Qual é a causa da incongruência de gênero?
As ciências biológicas e a psicologia comprovaram que a transgeneridade não é causada por influências sociais. Ninguém “vira” trans porque foi convencido disso, ou porque está na moda, ou porque teve um “trauma” na infância com determinado gênero. Principalmente por conta de dados clínicos sobre pessoas com condições intersexo e por resultados de experimentos com animais, sabemos que a exposição do cérebro fetal a diferentes graus de testosterona durante a segunda parte da gravidez (quando se inicia a formação do cérebro) altera algumas sensibilidades e comportamentos permanentemente. Além disso, há pesquisas demonstrando que gêmeos idênticos têm uma chance muito maior de serem ambos trans do que gêmeos não-idênticos – e que nos dois casos, a frequência é muito maior do que na população em geral – indicando que a transgeneridade possui forte influência de fatores genéticos.
Nosso objetivo é descrever como se forma a base biológica da identidade de gênero em seres humanos, recorrendo sobretudo a estudos em endocrinologia, genética e neurociência, além de estudos comparativos em modelos animais. É importante delimitar o que queremos dizer por “gênero” neste artigo em particular. A nível neural, estamos falando sobre diferenças em algumas áreas-chave do cérebro, induzidas pela presença ou não de testosterona durante a gestação. A nível comportamental, essas diferenças se traduzem em uma identificação intuitiva com as experiências de pessoas do seu próprio gênero. Isto pode tomar várias formas como abordamos no capítulo sobre euforia de gênero. Devemos frisar entretanto que os pontos abaixo não pretendem esgotar tudo que pode ser dito sobre as diversas formas como as pessoas se relacionam com ou expressam seu gênero, dado que este processo é indissociável de fatores sociais.

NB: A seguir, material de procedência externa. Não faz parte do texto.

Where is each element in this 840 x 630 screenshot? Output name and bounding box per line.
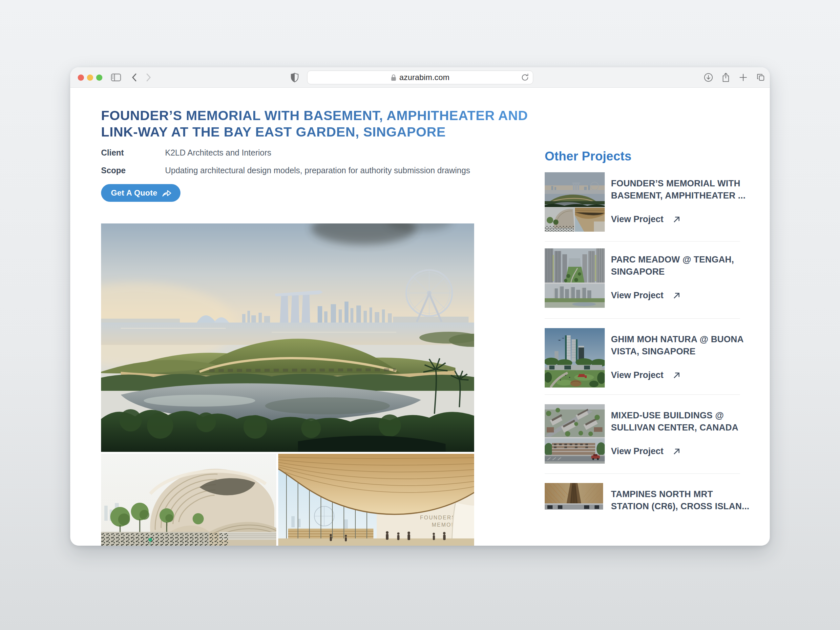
view-project-link[interactable]: View Project <box>611 370 681 380</box>
sidebar-toggle-icon <box>111 74 121 81</box>
sidebar-toggle-button[interactable] <box>110 67 122 88</box>
divider <box>545 474 740 474</box>
arrow-up-right-icon <box>672 291 681 300</box>
arrow-up-right-icon <box>672 215 681 224</box>
project-title-line1: MIXED-USE BUILDINGS @ <box>611 409 759 422</box>
project-thumbnail[interactable] <box>545 404 605 464</box>
thumb-ghim-moh-natura <box>545 328 605 387</box>
project-thumbnail[interactable] <box>545 483 603 510</box>
thumb-tampines-mrt <box>545 483 603 510</box>
project-title: TAMPINES NORTH MRT STATION (CR6), CROSS … <box>611 488 759 513</box>
close-button[interactable] <box>78 74 84 81</box>
forward-arrow-icon <box>162 188 172 198</box>
shield-icon <box>291 73 299 83</box>
page-title-line2: LINK-WAY AT THE BAY EAST GARDEN, SINGAPO… <box>101 124 541 140</box>
get-a-quote-label: Get A Quote <box>111 188 158 197</box>
new-tab-button[interactable] <box>739 67 748 88</box>
scope-value: Updating architectural design models, pr… <box>165 166 470 175</box>
forward-icon <box>146 73 151 82</box>
project-title-line2: SULLIVAN CENTER, CANADA <box>611 422 759 434</box>
interior-illustration: FOUNDERS MEMORIAL <box>278 454 474 546</box>
client-row: ClientK2LD Architects and Interiors <box>101 148 541 158</box>
thumb-parc-meadow <box>545 248 605 308</box>
client-label: Client <box>101 148 165 158</box>
browser-toolbar: azurabim.com <box>70 67 770 88</box>
divider <box>545 241 740 242</box>
tab-overview-button[interactable] <box>756 67 765 88</box>
project-title-line2: VISTA, SINGAPORE <box>611 346 759 358</box>
view-project-link[interactable]: View Project <box>611 446 681 456</box>
arrow-up-right-icon <box>672 447 681 456</box>
address-bar[interactable]: azurabim.com <box>307 71 533 84</box>
gallery-image-exterior <box>101 454 276 546</box>
scope-row: ScopeUpdating architectural design model… <box>101 166 541 175</box>
divider <box>545 318 740 319</box>
share-button[interactable] <box>721 67 730 88</box>
project-title-line2: SINGAPORE <box>611 266 759 278</box>
minimize-button[interactable] <box>87 74 93 81</box>
exterior-illustration <box>101 454 276 546</box>
project-title: MIXED-USE BUILDINGS @ SULLIVAN CENTER, C… <box>611 409 759 434</box>
project-title: FOUNDER’S MEMORIAL WITH BASEMENT, AMPHIT… <box>611 177 759 202</box>
plus-icon <box>739 73 747 82</box>
project-title: PARC MEADOW @ TENGAH, SINGAPORE <box>611 254 759 278</box>
get-a-quote-button[interactable]: Get A Quote <box>101 184 180 202</box>
project-title: GHIM MOH NATURA @ BUONA VISTA, SINGAPORE <box>611 333 759 358</box>
other-projects-heading: Other Projects <box>545 149 632 163</box>
project-title-line1: TAMPINES NORTH MRT <box>611 488 759 501</box>
hero-image <box>101 223 474 452</box>
downloads-button[interactable] <box>704 67 713 88</box>
page-title: FOUNDER’S MEMORIAL WITH BASEMENT, AMPHIT… <box>101 107 541 140</box>
reload-button[interactable] <box>521 73 529 82</box>
thumb-sullivan-center <box>545 404 605 464</box>
reload-icon <box>521 73 529 82</box>
project-title-line2: BASEMENT, AMPHITHEATER ... <box>611 189 759 202</box>
arrow-up-right-icon <box>672 371 681 380</box>
privacy-report-button[interactable] <box>288 67 301 88</box>
forward-button[interactable] <box>144 67 153 88</box>
share-icon <box>722 73 730 82</box>
url-text: azurabim.com <box>399 73 450 82</box>
client-value: K2LD Architects and Interiors <box>165 148 272 157</box>
lock-icon <box>391 74 396 81</box>
page-title-line1: FOUNDER’S MEMORIAL WITH BASEMENT, AMPHIT… <box>101 107 541 124</box>
download-icon <box>704 73 713 82</box>
browser-window: azurabim.com <box>70 67 770 546</box>
project-thumbnail[interactable] <box>545 248 605 308</box>
view-project-label: View Project <box>611 291 663 300</box>
project-list-item: TAMPINES NORTH MRT STATION (CR6), CROSS … <box>545 483 740 542</box>
window-controls <box>78 67 103 88</box>
project-title-line1: PARC MEADOW @ TENGAH, <box>611 254 759 266</box>
project-thumbnail[interactable] <box>545 172 605 232</box>
view-project-label: View Project <box>611 370 663 380</box>
wall-text-founders: FOUNDERS <box>420 515 456 520</box>
back-button[interactable] <box>129 67 139 88</box>
gallery-image-interior: FOUNDERS MEMORIAL <box>278 454 474 546</box>
thumb-founders-memorial <box>545 172 605 232</box>
scope-label: Scope <box>101 166 165 175</box>
back-icon <box>132 73 137 82</box>
project-thumbnail[interactable] <box>545 328 605 387</box>
view-project-link[interactable]: View Project <box>611 291 681 300</box>
view-project-link[interactable]: View Project <box>611 214 681 224</box>
tabs-icon <box>756 73 765 82</box>
view-project-label: View Project <box>611 446 663 456</box>
project-list-item: FOUNDER’S MEMORIAL WITH BASEMENT, AMPHIT… <box>545 172 740 232</box>
project-title-line1: GHIM MOH NATURA @ BUONA <box>611 333 759 346</box>
project-list-item: GHIM MOH NATURA @ BUONA VISTA, SINGAPORE… <box>545 328 740 387</box>
zoom-button[interactable] <box>96 74 103 81</box>
project-list-item: MIXED-USE BUILDINGS @ SULLIVAN CENTER, C… <box>545 404 740 464</box>
project-list-item: PARC MEADOW @ TENGAH, SINGAPORE View Pro… <box>545 248 740 308</box>
project-title-line2: STATION (CR6), CROSS ISLAN... <box>611 501 759 513</box>
project-title-line1: FOUNDER’S MEMORIAL WITH <box>611 177 759 189</box>
hero-illustration <box>101 223 474 452</box>
view-project-label: View Project <box>611 214 663 224</box>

Por exemplo, historicamente, vários países exigiram que mulheres trans fossem heterosexuais, exibindo disforia genital e com expressão hiperfeminina para que pudessem ter acesso a tratamentos básicos como terapia hormonal. Este obstáculo médico dificultou que fosse conhecida a mera ideia de que uma mulher trans pudesse não exibir disforia genital, ou ter uma expressão de gênero fora dos padrões heteronormativos, ou não ser heterosexual, etc. Esse estereótipo dificultou que pessoas fugindo de tais padrões pudessem conceber a si próprias como mulheres trans e a se sentirem legitimadas a buscar tratamentos medicamentosos, mudanças de apresentação ou expressão, ou qualquer um dos meios pelos quais pessoas trans buscam maior conforto com sua experiência de gênero. Porém, nada disso alterou o fato de que tais pessoas não se identificavam com o gênero designado a elas no nascimento, mas sim com o gênero feminino. Em outras palavras, a sociedade pode influenciar sua decisão de transicionar ou sua capacidade para se entender enquanto pessoa trans, mas não sua afinidade e identificação com pessoas de seu gênero real.

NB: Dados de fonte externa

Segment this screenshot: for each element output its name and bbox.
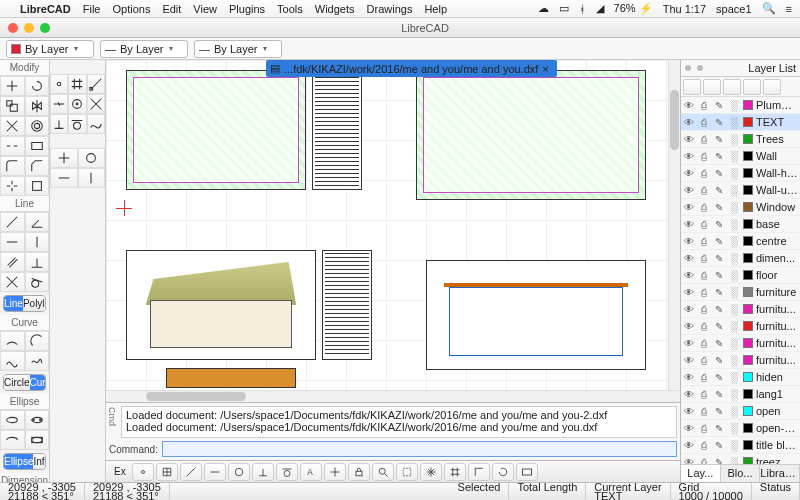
- edit-icon[interactable]: ✎: [713, 219, 725, 230]
- eye-icon[interactable]: 👁: [683, 151, 695, 162]
- menu-help[interactable]: Help: [424, 3, 447, 15]
- tool-arc-3pt[interactable]: [0, 331, 25, 351]
- layer-row[interactable]: 👁⎙✎░open: [681, 403, 800, 420]
- tool-move[interactable]: [0, 76, 25, 96]
- print-icon[interactable]: ⎙: [698, 236, 710, 247]
- lock-icon[interactable]: ░: [728, 202, 740, 213]
- layer-add[interactable]: [703, 79, 721, 95]
- tab-blocks[interactable]: Blo...: [721, 465, 761, 482]
- layer-row[interactable]: 👁⎙✎░TEXT: [681, 114, 800, 131]
- edit-icon[interactable]: ✎: [713, 151, 725, 162]
- snap-perp[interactable]: [50, 114, 68, 134]
- snap-toggle-center[interactable]: [228, 463, 250, 481]
- lock-icon[interactable]: ░: [728, 168, 740, 179]
- print-icon[interactable]: ⎙: [698, 100, 710, 111]
- print-icon[interactable]: ⎙: [698, 440, 710, 451]
- tool-explode[interactable]: [0, 176, 25, 196]
- eye-icon[interactable]: 👁: [683, 236, 695, 247]
- eye-icon[interactable]: 👁: [683, 440, 695, 451]
- btn-redraw[interactable]: [492, 463, 514, 481]
- linetype-bylayer-select[interactable]: —By Layer▾: [194, 40, 282, 58]
- btn-zoom-window[interactable]: [396, 463, 418, 481]
- snap-endpoint[interactable]: [87, 74, 105, 94]
- tool-ellipse-foci[interactable]: [25, 410, 50, 430]
- tool-ellipse-arc[interactable]: [0, 430, 25, 450]
- eye-icon[interactable]: 👁: [683, 185, 695, 196]
- menu-drawings[interactable]: Drawings: [367, 3, 413, 15]
- user-name[interactable]: space1: [716, 3, 751, 15]
- snap-center[interactable]: [68, 94, 86, 114]
- btn-pan[interactable]: [420, 463, 442, 481]
- snap-intersection[interactable]: [87, 94, 105, 114]
- wifi-icon[interactable]: ◢: [596, 2, 604, 15]
- app-name[interactable]: LibreCAD: [20, 3, 71, 15]
- print-icon[interactable]: ⎙: [698, 202, 710, 213]
- menu-plugins[interactable]: Plugins: [229, 3, 265, 15]
- layer-row[interactable]: 👁⎙✎░Window: [681, 199, 800, 216]
- print-icon[interactable]: ⎙: [698, 219, 710, 230]
- edit-icon[interactable]: ✎: [713, 321, 725, 332]
- edit-icon[interactable]: ✎: [713, 389, 725, 400]
- layer-row[interactable]: 👁⎙✎░Wall-uncut: [681, 182, 800, 199]
- btn-relative-zero[interactable]: [324, 463, 346, 481]
- layer-row[interactable]: 👁⎙✎░furnitu...: [681, 352, 800, 369]
- print-icon[interactable]: ⎙: [698, 134, 710, 145]
- layer-row[interactable]: 👁⎙✎░floor: [681, 267, 800, 284]
- eye-icon[interactable]: 👁: [683, 100, 695, 111]
- edit-icon[interactable]: ✎: [713, 236, 725, 247]
- snap-toggle-end[interactable]: [180, 463, 202, 481]
- panel-float-icon[interactable]: [697, 65, 703, 71]
- edit-icon[interactable]: ✎: [713, 304, 725, 315]
- tab-curve[interactable]: Curve: [30, 375, 46, 390]
- edit-icon[interactable]: ✎: [713, 355, 725, 366]
- tool-stretch[interactable]: [25, 136, 50, 156]
- snap-toggle-perp[interactable]: [252, 463, 274, 481]
- lock-icon[interactable]: ░: [728, 338, 740, 349]
- tool-ellipse-axis[interactable]: [0, 410, 25, 430]
- tool-line-vert[interactable]: [25, 232, 50, 252]
- edit-icon[interactable]: ✎: [713, 287, 725, 298]
- snap-free[interactable]: [50, 74, 68, 94]
- layer-row[interactable]: 👁⎙✎░open-hatch: [681, 420, 800, 437]
- lock-icon[interactable]: ░: [728, 355, 740, 366]
- print-icon[interactable]: ⎙: [698, 168, 710, 179]
- lock-icon[interactable]: ░: [728, 423, 740, 434]
- tool-line-tangent[interactable]: [25, 272, 50, 292]
- edit-icon[interactable]: ✎: [713, 100, 725, 111]
- eye-icon[interactable]: 👁: [683, 287, 695, 298]
- tab-info[interactable]: Info: [33, 454, 46, 469]
- layer-row[interactable]: 👁⎙✎░hiden: [681, 369, 800, 386]
- lock-icon[interactable]: ░: [728, 440, 740, 451]
- tool-mirror[interactable]: [25, 96, 50, 116]
- battery-status[interactable]: 76% ⚡: [614, 2, 653, 15]
- edit-icon[interactable]: ✎: [713, 168, 725, 179]
- tool-line-parallel[interactable]: [0, 252, 25, 272]
- print-icon[interactable]: ⎙: [698, 406, 710, 417]
- lock-icon[interactable]: ░: [728, 321, 740, 332]
- layer-row[interactable]: 👁⎙✎░title block: [681, 437, 800, 454]
- snap-midpoint[interactable]: [50, 94, 68, 114]
- ellipse-info-tabs[interactable]: Ellipse Info: [3, 453, 46, 470]
- print-icon[interactable]: ⎙: [698, 338, 710, 349]
- tab-library[interactable]: Library B...: [760, 465, 800, 482]
- print-icon[interactable]: ⎙: [698, 457, 710, 465]
- layer-row[interactable]: 👁⎙✎░Wall: [681, 148, 800, 165]
- display-icon[interactable]: ▭: [559, 2, 569, 15]
- snap-tangent[interactable]: [68, 114, 86, 134]
- layer-row[interactable]: 👁⎙✎░Plumbi...: [681, 97, 800, 114]
- edit-icon[interactable]: ✎: [713, 117, 725, 128]
- eye-icon[interactable]: 👁: [683, 270, 695, 281]
- print-icon[interactable]: ⎙: [698, 304, 710, 315]
- edit-icon[interactable]: ✎: [713, 185, 725, 196]
- menu-options[interactable]: Options: [112, 3, 150, 15]
- eye-icon[interactable]: 👁: [683, 117, 695, 128]
- print-icon[interactable]: ⎙: [698, 185, 710, 196]
- document-tab[interactable]: ▤ ...fdk/KIKAZI/work/2016/me and you/me …: [266, 60, 557, 77]
- edit-icon[interactable]: ✎: [713, 134, 725, 145]
- tool-properties[interactable]: [25, 176, 50, 196]
- tool-trim[interactable]: [0, 116, 25, 136]
- edit-icon[interactable]: ✎: [713, 423, 725, 434]
- print-icon[interactable]: ⎙: [698, 423, 710, 434]
- drawing-canvas[interactable]: [106, 60, 680, 390]
- restrict-none[interactable]: [78, 148, 106, 168]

Colocando de uma maneira mais geral, a sociedade, em suas práticas e discursos, fornece a fonte e restringe o campo de símbolos e conceitos que temos à disposição para dar sentido às nossas experiências e inclinações naturais no que diz respeito a gênero. Tais práticas e discursos obviamente variam também de lugar para lugar, sendo conhecida a enorme variedade antropológica com respeito tanto à expressão de gênero quanto às categorias de que pessoas dispõem para falar deste assunto. Assim, quais práticas serão tidas como tipicamente masculinas ou femininas em uma sociedade qualquer pode variar bastante. Apesar disso, qualquer sociedade vai possuir ao menos dois gêneros (reconhecidos simbolicamente como algo análogo aos conceitos de ‘homem’ e ‘mulher’ no ocidente), e a sensação intuitiva de identificação com um gênero ou outro ainda será determinada por fatores não-sociais, antes do nascimento. Pessoas cis tipicamente tendem a se identificar com algumas práticas vistas como próprias ao de seu gênero designado – não importando especificamente quais atividades são essas – e o contrário (uma não-identificação exclusiva ou completa) tende a ocorrer com pessoas trans.

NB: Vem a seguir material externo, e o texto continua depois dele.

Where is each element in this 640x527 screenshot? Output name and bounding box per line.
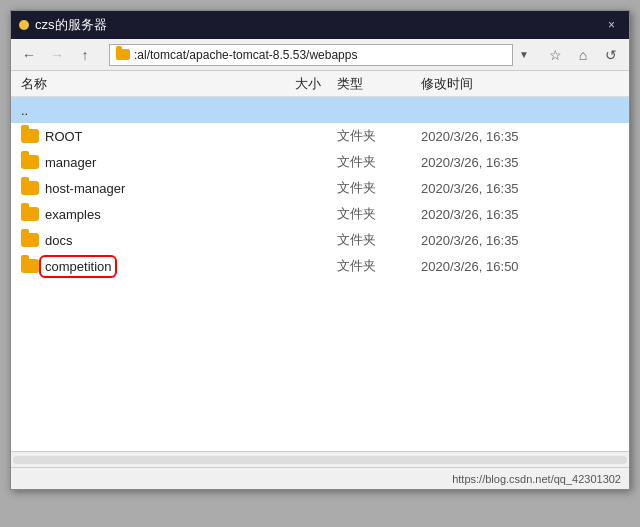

Em um relato antropológico famoso, Pierre Clastres narra o caso de Krembégi, uma pessoa do povo aché que, designada masculina ao nascimento, passou em certo ponto da vida a se comportar em todos os aspectos relevantes como outras mulheres aché, abandonando o uso do arco e flecha usado pelos homens para caça, e passando a carregar o cesto tipicamente usado pelas mulheres para carregar objetos, coletar frutas, etc., além de se relacionar com homens e se mostrar bastante feliz com a posição social que viera a ocupar. O conforto sentido por Krembégi em viver tal como outras mulheres aché, assim como seu desconforto em agir e ser tratada como os homens aché derivava de uma inclinação natural sua, e não de influências sociais. Peculiaridades da sociedade aché foram relevantes então para estabelecer uma divisão de tarefas entre os dois gêneros, bem como para a aceitação de Krembégi enquanto mulher (diferente da nossa sociedade, não havia transfobia entre os aché), mas nenhum fator social fez com que Krembégi se sentisse como outras mulheres em primeiro lugar.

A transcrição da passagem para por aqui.